ADDITIONAL INFORMATION

In 1985, Stephanie Johnson received the Bruce Mason Playwriting Award.

The Bleeding Ballerina
was published in 1987. The poems' topics range from love, to children, to politics.

Johnson was the recipient of the Meridian Energy 2000 Katherine Mansfield Menton Fellowship. One of New Zealand's most long-standing and prestigious literary awards, the fellowship is offered annually to enable a New Zealand writer to work in Menton, France.

Her science fiction / fantasy novel, The Whistler, was shortlisted for the 1999 Montana New Zealand Book Award for fiction.

Johnson's next novel was Belief, published in 2000. In 1899, William McQuiggan leaves his young Australian wife and new-born twins in New Zealand and travels to America in search of God. The story follows him to Salt Lake City and Zion City and tells of how love and patience may triumph over violence and despair. Belief was shortlisted in the 2001 Montana New Zealand Book Awards.

In 2001, Johnson was awarded the Auckland University Literary Fellowship.

The Shag Incident was published in 2002. The novel was awarded the Deutz Medal for Fiction at the 2003 Montana New Zealand Book Awards. The Shag Incident was described by the judging panel as a book 'clearly by a writer at the peak of her powers...she is fully deserving of the recognition of excellence that this award bestows'.

Moody Bitch (2003) is a selection of Stephanie Johnson's poems from the last 20 years.

Music From a Distant Room (2004) is a book about how memory can shape our lives, about story-telling, fate, forgiveness and the search for meaning in loss.

Drowned Sprat and Other Stories (Random House, 2005) is a collection of 23 short stories, written over 16 years.

John Tomb's Head (Random House, 2006) is a return to the biting satire of contemporary New Zealand for Johnson.

Both Music From a Distant Room and John Tomb's Head, were nominated for the International IMPAC Dublin Literary Award in 2006 and 2008 respectively.

Stephanie Johnson's novel Swimmers' Rope (Vintage NZ) was published in 2008, and was followed by The Open World (Vintage NZ) in 2012.
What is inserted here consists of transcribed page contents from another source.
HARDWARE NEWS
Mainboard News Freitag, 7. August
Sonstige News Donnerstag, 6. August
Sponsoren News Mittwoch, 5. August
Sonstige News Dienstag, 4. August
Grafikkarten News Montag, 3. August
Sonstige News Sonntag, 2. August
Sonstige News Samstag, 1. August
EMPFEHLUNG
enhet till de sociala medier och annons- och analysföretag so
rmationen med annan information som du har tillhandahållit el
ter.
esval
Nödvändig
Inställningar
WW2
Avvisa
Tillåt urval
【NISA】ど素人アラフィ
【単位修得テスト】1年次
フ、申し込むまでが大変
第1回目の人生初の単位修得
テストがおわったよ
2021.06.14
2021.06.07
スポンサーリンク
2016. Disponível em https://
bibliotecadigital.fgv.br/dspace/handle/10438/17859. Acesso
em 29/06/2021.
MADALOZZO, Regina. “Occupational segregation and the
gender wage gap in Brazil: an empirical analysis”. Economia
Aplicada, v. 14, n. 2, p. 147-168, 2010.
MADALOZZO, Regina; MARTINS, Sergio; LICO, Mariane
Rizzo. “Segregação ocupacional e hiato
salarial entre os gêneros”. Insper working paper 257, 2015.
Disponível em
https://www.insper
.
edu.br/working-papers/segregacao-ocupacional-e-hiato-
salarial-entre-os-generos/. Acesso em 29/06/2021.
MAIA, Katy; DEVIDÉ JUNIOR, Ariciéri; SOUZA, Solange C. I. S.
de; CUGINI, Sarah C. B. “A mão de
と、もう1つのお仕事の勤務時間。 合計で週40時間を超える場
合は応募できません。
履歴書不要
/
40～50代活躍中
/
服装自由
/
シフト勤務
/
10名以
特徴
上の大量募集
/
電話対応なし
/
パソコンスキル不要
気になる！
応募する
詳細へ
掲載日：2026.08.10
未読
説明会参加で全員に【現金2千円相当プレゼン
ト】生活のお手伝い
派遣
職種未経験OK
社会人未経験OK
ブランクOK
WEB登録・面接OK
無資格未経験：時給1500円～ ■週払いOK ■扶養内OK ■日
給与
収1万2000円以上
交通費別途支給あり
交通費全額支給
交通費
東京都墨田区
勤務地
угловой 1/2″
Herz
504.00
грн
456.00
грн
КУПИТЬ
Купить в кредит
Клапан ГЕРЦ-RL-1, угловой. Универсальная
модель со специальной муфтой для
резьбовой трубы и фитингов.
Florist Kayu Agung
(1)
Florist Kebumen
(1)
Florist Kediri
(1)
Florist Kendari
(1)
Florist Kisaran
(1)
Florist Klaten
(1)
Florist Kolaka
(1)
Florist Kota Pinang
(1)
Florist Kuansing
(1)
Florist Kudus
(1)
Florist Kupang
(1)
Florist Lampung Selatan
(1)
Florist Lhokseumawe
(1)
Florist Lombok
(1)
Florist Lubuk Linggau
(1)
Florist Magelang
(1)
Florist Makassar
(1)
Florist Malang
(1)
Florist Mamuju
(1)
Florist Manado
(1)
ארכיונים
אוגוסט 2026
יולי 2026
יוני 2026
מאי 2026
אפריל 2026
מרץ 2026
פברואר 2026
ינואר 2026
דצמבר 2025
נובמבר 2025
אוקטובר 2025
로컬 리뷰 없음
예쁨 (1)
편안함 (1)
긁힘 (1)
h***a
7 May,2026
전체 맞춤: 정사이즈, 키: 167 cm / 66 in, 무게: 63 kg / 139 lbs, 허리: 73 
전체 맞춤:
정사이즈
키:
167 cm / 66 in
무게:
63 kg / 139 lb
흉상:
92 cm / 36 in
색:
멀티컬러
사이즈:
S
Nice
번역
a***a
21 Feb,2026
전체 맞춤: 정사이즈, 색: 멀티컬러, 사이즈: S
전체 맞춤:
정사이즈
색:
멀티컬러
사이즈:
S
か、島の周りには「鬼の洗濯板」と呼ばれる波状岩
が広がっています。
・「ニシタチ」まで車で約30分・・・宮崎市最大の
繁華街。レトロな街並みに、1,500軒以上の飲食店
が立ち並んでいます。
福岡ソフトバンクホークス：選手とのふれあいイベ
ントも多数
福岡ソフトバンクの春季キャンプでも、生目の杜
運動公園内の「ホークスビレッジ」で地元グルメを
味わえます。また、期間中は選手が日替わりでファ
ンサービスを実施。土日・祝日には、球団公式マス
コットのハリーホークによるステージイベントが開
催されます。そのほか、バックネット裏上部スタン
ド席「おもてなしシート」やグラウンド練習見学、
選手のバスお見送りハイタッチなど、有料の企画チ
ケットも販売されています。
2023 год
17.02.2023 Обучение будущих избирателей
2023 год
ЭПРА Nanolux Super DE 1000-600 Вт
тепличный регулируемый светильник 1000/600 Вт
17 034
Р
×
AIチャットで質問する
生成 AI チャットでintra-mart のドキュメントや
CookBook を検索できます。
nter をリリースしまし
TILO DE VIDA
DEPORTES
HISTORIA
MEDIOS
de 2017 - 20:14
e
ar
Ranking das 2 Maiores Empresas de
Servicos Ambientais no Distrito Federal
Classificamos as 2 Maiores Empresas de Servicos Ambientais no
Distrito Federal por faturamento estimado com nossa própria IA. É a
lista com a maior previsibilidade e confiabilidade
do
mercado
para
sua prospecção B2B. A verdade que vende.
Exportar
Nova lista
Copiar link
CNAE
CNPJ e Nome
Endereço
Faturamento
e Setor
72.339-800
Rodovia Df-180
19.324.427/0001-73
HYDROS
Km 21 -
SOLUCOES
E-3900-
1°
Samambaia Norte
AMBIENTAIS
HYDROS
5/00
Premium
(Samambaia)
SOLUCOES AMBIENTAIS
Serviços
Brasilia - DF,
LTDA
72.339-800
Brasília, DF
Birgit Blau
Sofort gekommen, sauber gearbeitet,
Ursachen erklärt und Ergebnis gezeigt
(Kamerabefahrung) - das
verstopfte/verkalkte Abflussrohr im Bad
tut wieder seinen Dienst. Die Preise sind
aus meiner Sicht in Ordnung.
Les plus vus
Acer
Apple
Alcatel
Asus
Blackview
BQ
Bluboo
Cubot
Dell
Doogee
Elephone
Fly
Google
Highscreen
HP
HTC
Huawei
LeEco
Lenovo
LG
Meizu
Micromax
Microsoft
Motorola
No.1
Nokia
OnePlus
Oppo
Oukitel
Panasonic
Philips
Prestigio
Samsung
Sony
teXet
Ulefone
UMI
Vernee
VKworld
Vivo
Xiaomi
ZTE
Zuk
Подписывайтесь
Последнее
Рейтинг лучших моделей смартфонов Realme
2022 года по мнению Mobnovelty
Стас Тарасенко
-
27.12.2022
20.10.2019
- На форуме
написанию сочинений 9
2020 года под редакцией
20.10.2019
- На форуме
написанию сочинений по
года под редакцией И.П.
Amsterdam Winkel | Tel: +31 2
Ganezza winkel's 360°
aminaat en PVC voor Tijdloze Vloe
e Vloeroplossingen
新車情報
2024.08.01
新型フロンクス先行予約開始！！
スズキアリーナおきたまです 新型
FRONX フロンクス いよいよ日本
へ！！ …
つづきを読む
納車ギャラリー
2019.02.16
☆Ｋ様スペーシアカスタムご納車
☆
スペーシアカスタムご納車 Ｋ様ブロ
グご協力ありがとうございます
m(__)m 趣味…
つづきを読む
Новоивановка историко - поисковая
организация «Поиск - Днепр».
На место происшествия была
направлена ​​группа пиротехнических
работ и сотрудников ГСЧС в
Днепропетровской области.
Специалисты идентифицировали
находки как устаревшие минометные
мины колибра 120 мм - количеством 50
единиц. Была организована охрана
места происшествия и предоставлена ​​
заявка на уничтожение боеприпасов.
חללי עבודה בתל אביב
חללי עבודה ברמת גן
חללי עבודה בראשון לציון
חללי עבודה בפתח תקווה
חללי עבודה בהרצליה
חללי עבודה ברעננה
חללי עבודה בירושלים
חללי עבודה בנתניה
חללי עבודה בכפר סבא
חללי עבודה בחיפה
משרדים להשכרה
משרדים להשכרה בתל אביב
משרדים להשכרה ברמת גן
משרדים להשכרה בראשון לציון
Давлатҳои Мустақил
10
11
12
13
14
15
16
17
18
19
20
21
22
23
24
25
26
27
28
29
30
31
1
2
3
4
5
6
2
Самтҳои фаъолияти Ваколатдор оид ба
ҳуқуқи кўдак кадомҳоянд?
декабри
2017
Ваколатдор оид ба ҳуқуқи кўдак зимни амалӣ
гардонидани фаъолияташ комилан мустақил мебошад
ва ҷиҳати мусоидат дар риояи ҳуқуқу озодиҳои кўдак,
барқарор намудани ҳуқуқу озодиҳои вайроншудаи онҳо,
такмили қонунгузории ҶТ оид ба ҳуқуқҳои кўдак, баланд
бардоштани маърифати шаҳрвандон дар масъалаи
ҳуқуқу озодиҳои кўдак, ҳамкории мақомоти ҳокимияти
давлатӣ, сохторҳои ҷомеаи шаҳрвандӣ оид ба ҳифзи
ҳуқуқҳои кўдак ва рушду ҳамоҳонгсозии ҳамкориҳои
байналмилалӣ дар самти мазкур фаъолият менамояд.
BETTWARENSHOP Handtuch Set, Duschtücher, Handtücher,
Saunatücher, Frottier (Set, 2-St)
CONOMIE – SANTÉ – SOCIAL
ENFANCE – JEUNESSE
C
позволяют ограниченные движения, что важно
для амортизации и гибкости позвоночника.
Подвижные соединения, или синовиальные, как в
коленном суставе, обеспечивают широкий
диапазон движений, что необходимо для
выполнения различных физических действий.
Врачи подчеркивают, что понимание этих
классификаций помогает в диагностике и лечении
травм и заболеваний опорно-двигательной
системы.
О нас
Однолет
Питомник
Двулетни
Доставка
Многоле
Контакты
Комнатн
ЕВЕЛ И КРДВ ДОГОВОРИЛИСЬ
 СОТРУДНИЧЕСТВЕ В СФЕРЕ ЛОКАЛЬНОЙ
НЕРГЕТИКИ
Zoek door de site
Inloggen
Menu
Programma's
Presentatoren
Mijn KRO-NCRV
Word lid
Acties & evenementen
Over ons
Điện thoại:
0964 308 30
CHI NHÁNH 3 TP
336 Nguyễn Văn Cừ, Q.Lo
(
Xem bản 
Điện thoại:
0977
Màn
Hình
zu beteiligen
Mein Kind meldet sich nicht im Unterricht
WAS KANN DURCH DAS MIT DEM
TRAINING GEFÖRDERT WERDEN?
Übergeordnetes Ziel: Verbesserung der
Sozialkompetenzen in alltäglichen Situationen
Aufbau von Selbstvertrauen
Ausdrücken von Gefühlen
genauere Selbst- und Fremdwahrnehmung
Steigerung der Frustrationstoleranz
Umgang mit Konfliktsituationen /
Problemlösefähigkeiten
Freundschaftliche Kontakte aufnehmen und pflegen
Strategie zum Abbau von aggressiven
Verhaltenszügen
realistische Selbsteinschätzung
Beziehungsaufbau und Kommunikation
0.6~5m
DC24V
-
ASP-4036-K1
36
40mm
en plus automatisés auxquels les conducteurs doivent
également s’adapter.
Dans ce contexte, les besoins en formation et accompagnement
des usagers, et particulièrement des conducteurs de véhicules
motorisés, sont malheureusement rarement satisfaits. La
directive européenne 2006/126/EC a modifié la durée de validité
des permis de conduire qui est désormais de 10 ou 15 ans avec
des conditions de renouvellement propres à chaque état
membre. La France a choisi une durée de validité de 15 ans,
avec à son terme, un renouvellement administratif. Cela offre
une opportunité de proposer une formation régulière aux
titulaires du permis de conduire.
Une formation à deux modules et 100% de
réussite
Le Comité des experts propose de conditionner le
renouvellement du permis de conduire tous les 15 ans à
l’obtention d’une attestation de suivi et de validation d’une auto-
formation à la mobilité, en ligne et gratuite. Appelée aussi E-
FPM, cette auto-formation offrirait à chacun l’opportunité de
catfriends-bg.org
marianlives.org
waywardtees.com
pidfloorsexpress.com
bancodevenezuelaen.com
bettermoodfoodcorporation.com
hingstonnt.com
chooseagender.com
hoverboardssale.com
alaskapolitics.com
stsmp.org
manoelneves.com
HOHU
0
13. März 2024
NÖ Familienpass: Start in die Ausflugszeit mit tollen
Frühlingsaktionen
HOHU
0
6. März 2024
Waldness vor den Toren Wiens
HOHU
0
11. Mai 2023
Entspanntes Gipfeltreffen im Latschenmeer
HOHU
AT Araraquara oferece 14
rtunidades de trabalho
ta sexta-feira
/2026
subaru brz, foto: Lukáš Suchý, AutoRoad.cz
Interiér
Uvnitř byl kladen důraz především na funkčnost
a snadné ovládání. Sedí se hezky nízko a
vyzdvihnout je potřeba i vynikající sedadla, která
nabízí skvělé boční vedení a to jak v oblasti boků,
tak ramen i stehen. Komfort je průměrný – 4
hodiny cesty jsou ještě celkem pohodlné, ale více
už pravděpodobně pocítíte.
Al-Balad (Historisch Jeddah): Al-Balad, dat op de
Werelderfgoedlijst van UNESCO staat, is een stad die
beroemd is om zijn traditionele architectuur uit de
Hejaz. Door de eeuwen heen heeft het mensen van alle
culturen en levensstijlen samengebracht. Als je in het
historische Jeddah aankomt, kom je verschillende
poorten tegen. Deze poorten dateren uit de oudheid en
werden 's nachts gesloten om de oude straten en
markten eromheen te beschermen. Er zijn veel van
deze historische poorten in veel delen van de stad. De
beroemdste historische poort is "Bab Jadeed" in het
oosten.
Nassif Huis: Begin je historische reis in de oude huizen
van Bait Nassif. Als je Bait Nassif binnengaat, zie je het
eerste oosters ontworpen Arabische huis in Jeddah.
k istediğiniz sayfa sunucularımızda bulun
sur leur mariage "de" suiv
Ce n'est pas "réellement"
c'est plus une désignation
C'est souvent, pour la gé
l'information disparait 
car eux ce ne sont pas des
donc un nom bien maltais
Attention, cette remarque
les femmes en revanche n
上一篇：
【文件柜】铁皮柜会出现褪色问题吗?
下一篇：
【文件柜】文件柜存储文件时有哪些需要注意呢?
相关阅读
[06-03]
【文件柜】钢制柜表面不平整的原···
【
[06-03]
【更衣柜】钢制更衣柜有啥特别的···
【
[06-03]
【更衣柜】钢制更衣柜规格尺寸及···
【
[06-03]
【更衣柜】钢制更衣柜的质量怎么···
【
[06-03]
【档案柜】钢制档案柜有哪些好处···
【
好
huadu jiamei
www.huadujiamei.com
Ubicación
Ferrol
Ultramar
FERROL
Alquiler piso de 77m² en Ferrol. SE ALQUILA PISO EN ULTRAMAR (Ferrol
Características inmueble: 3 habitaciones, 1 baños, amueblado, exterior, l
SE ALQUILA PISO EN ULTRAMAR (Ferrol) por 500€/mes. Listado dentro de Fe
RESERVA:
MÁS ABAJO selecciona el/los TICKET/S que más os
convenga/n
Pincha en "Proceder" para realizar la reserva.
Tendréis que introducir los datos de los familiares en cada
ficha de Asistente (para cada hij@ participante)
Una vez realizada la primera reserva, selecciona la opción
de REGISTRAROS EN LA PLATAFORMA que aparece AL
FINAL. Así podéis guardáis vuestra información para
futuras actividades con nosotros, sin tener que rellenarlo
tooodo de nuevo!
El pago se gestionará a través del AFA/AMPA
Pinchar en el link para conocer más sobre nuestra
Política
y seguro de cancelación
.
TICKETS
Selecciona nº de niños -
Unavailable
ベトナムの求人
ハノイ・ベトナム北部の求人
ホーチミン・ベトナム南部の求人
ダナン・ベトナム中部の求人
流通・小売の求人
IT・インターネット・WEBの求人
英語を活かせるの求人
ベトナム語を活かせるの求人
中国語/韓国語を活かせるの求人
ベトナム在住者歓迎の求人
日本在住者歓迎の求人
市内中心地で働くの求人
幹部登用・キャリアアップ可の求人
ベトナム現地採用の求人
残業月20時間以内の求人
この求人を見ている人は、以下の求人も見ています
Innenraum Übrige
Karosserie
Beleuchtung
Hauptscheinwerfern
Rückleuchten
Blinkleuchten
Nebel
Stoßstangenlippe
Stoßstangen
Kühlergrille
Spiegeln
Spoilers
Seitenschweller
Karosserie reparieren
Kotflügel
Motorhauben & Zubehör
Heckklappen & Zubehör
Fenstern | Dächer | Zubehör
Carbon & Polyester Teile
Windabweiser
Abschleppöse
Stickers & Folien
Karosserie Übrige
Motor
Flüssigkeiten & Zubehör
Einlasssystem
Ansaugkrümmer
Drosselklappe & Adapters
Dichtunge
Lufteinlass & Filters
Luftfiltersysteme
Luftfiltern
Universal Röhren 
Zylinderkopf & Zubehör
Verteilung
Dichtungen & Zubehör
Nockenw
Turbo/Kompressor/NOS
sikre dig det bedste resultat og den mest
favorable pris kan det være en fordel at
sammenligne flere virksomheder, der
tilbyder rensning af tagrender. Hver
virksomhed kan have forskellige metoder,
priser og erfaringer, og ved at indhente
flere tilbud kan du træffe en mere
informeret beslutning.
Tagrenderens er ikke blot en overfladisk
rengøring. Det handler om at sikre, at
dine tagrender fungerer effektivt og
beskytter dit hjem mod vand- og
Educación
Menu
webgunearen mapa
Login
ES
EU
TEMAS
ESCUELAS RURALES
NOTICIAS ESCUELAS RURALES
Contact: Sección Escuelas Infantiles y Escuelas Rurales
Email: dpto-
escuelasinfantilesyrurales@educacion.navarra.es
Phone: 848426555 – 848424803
The Writing Class was published in 2013 by Random House NZ. Christopher Moore reviewed the novel in the Dominion Post Weekend, 'Above all, this is a book fuelled and inspired by the act of writing, as lives and minds engage in a highly choreographed human tango.'

Playing for Both Sides (BWB, 2016) is a personal exploration of the Australia-New Zealand relationship. In 2016 Stephanie also edited Good Dog! New Zealand Writers on Dogs (Penguin Random House) an anthology of dog-related poetry, short fiction and creative nonfiction.

In 2019, she penned a biographical investigation entitled West Island: Five Twentieth-century New Zealanders in Australia (Otago UP) and, in 2021, Everything Changes (RHNZ Vintage) a novel about a dysfunctional family who buy a rundown motel to start a new life. Everything Changes was the winner of the 2021 NZ Society of Authors Heritage Prize for Fiction.

Stephanie Johnson is the 2023 recipient of the Prime Minister's Award for Literature.